- **TASK TO CARRY OUT**
Locate the word "Fletcher" in the entries below, then gather every line that holds it.

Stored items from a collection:
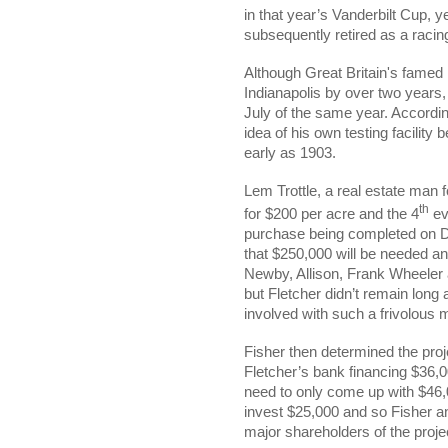
in that year’s Vanderbilt Cup, 
subsequently retired as a racing
Although Great Britain's famed 
Indianapolis by over two years, 
July of the same year. Accordi
idea of his own testing facility
early as 1903.
Lem Trottle, a real estate man f
th
for $200 per acre and the 4
ev
purchase being completed on De
that $250,000 will be needed an
Newby, Allison, Frank Wheeler a
but Fletcher didn’t remain long
involved with such a frivolous m
Fisher then determined the proj
Fletcher’s bank financing $36,0
need to only come up with $46
invest $25,000 and so Fisher an
major shareholders of the proje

- **SOLVED EXERCISE**
but Fletcher didn’t remain long
Fletcher’s bank financing $36,0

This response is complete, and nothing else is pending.